Final answer:
To find the enthalpy change for 2B → C, we apply Hess's Law by reversing the first reaction A → 2B and combining it with the second reaction A → C. This gives a total enthalpy change of -478.8 kJ for the 2B → C process.
Step-by-step explanation:
To calculate the enthalpy change for the process 2B → C, we need to use the concept of Hess's Law, which states that the total enthalpy change for a reaction is the sum of the enthalpy changes for the individual steps into which a reaction can be divided. The first given reaction is A → 2B with an enthalpy change (ΔH°rxn) of +456.7 kJ/mol. The second reaction is A → C with an enthalpy change of -22.1 kJ/mol.
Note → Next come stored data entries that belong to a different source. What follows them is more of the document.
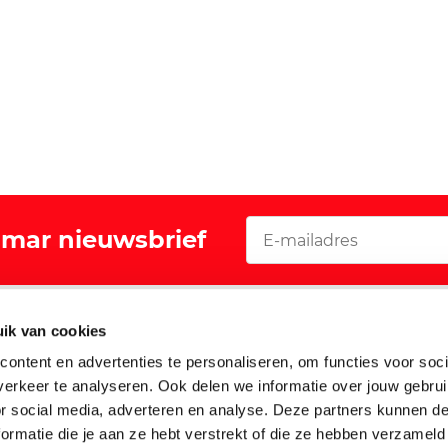
Vomar nieuwsbrief
Acties
ik van cookies
oeker
Folders en aanbiedingen
ontent en advertenties te personaliseren, om functies voor soci
Walibi digitaal sparen
erkeer te analyseren. Ook delen we informatie over jouw gebru
or social media, adverteren en analyse. Deze partners kunnen 
Garantie Leifheit
ormatie die je aan ze hebt verstrekt of die ze hebben verzameld
Garantie Tefal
We know that enthalpy is a state function, meaning that it does not depend on the path taken from reactants to products, only the initial and final states. So, to get from 2B → C, we can reverse the first reaction to get B from A, and then use the second reaction to get to C from A. When we reverse the first reaction, we change the sign of the enthalpy, making it -456.7 kJ/mol for A → 2B. Adding it to the enthalpy for the second reaction, we get:
(-456.7 kJ/mol) + (-22.1 kJ/mol) = -478.8 kJ/mol for 2B → C.
The standard enthalpy change for the reaction 2B → C is therefore ΔH° = -478.8 kJ.